LOS ANGELES (CBSLA/AP) – With California entering what is believed to be a historic drought, mandatory water restrictions were ordered last week for nearly 200,000 residents in Marin County.

Dry Riverbed In Santa Clara drought
Dry and cracked riverbed is seen during drought season on April 23, 2021 in Santa Clara County, California. (Photo by Liu Guanguan/China News Service via Getty Images)

The Marin Municipal Water District on April 20 enacted a series of water conservation rules, including banning home car washes, no watering of outdoor lawns between 9 a.m. and 7 p.m., and no refilling decorative pools or fountains.

A day later, California Gov. Gavin Newsom declared a drought emergency for the Russian River watershed in Mendocino and Sonoma counties. Marin County borders Sonoma.

Newsom chose to make the declaration in those two counties only, rather than statewide, as some officials and farmers in the agricultural-rich Central Valley had hoped. But Newsom said a broader drought declaration could come as conditions change.

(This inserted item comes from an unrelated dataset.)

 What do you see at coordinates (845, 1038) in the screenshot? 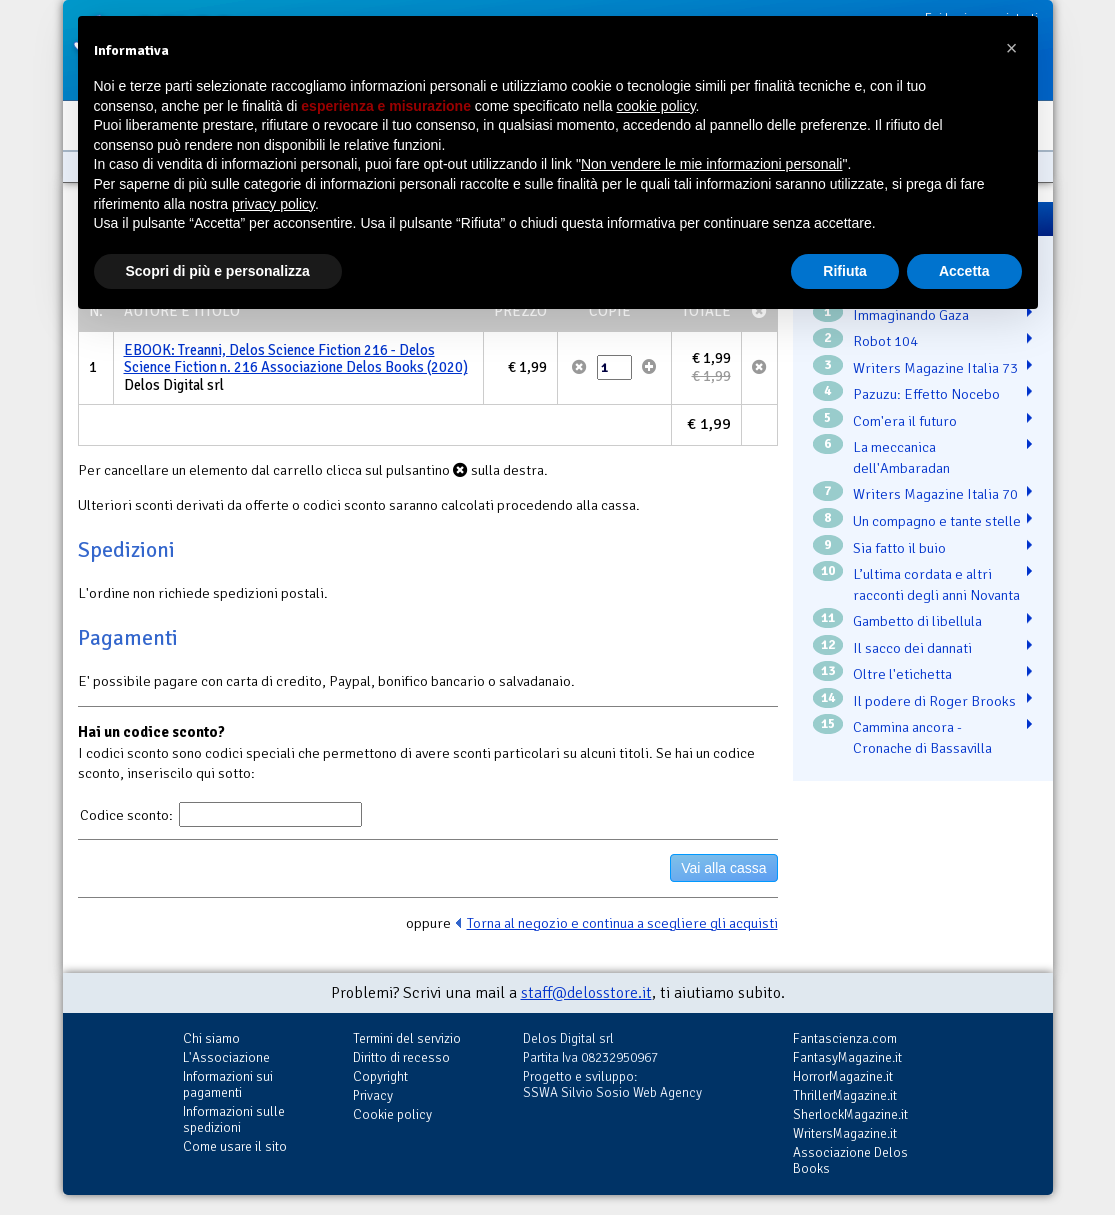 I see `Fantascienza.com` at bounding box center [845, 1038].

"If you're in a different part of the state, you probably need to know that this will one day happen to you," Karla Nemeth, director of the California Department of Water Resources, said of the drought declaration.

According to the latest report from the U.S. Drought Monitor Thursday, nearly all of Los Angeles, Ventura, San Bernardino, Riverside and Kern counties are now under extreme drought conditions, while Orange County is under a severe drought.

California, which is now in its second year of drought, is bracing for another devastating wildfire season after a winter with little precipitation.

"Oftentimes we overstate the word historic, but this is indeed an historic moment, certainly historic for this particular lake, Mendocino," Newsom said, standing in Mendocino Lake where 40 feet of lake water was supposed to be. The lake is at about 40% of normal capacity.

About three-quarters of the American West is in what is called a megadrought, with critical waterways like the Colorado River and Rio Grande that supply millions of people and farms expected to have dismally low flows this year. The White House on Wednesday announced the creation of a working group helmed by the Interior and Agriculture departments to address worsening drought conditions in the U.S. West.

The California Department of Water Resources said this is California's fourth-driest year on record, especially in the northern two-thirds of the state. But Newsom said people in cities also are using 16% less water than they were at the start of the last major drought, which lasted from 2012 to 2016. That drought prompted then-Gov. Jerry Brown to impose broad restrictions on water use that affected nearly everyone in the nation's most populated state.

The U.S. Drought Monitor is released weekly as part of partnership between the National Drought Mitigation Center at the University of Nebraska-Lincoln, the National Oceanic and Atmospheric Administration and the USDA.